Source data

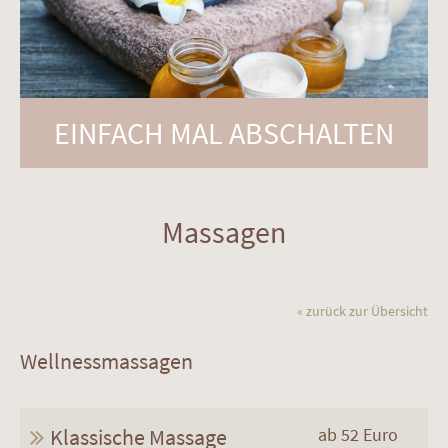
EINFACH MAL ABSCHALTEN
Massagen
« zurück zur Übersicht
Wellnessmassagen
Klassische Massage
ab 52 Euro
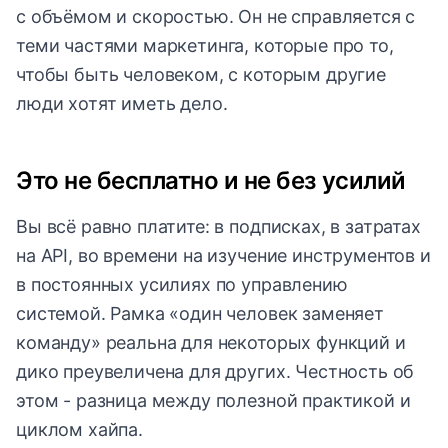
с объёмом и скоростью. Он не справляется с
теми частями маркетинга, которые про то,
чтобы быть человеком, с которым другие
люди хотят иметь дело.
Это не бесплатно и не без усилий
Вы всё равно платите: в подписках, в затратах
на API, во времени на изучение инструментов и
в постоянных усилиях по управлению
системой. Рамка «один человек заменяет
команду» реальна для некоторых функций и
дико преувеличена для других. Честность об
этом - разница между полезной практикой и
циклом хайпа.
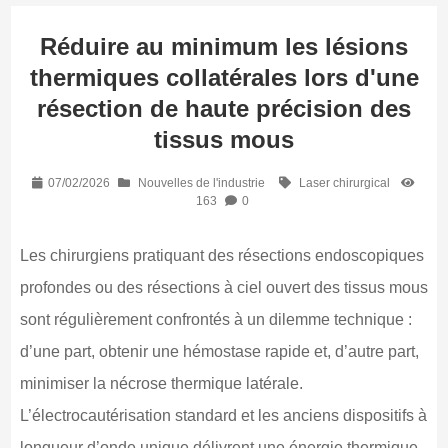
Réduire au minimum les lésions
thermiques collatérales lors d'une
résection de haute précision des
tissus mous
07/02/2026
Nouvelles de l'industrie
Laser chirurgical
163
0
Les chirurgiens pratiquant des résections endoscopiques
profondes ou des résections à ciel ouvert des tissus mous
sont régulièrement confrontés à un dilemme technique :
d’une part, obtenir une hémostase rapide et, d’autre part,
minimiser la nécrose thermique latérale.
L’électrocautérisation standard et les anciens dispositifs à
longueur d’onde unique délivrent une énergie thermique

Your task
Copy out the preceding entries without a single change, leaving out the pictures.

Output
EINFACH MAL ABSCHALTEN
Massagen
« zurück zur Übersicht
Wellnessmassagen
Klassische Massage
ab 52 Euro
с объёмом и скоростью. Он не справляется с
теми частями маркетинга, которые про то,
чтобы быть человеком, с которым другие
люди хотят иметь дело.
Это не бесплатно и не без усилий
Вы всё равно платите: в подписках, в затратах
на API, во времени на изучение инструментов и
в постоянных усилиях по управлению
системой. Рамка «один человек заменяет
команду» реальна для некоторых функций и
дико преувеличена для других. Честность об
этом - разница между полезной практикой и
циклом хайпа.
Réduire au minimum les lésions
thermiques collatérales lors d'une
résection de haute précision des
tissus mous
07/02/2026
Nouvelles de l'industrie
Laser chirurgical
163
0
Les chirurgiens pratiquant des résections endoscopiques
profondes ou des résections à ciel ouvert des tissus mous
sont régulièrement confrontés à un dilemme technique :
d’une part, obtenir une hémostase rapide et, d’autre part,
minimiser la nécrose thermique latérale.
L’électrocautérisation standard et les anciens dispositifs à
longueur d’onde unique délivrent une énergie thermique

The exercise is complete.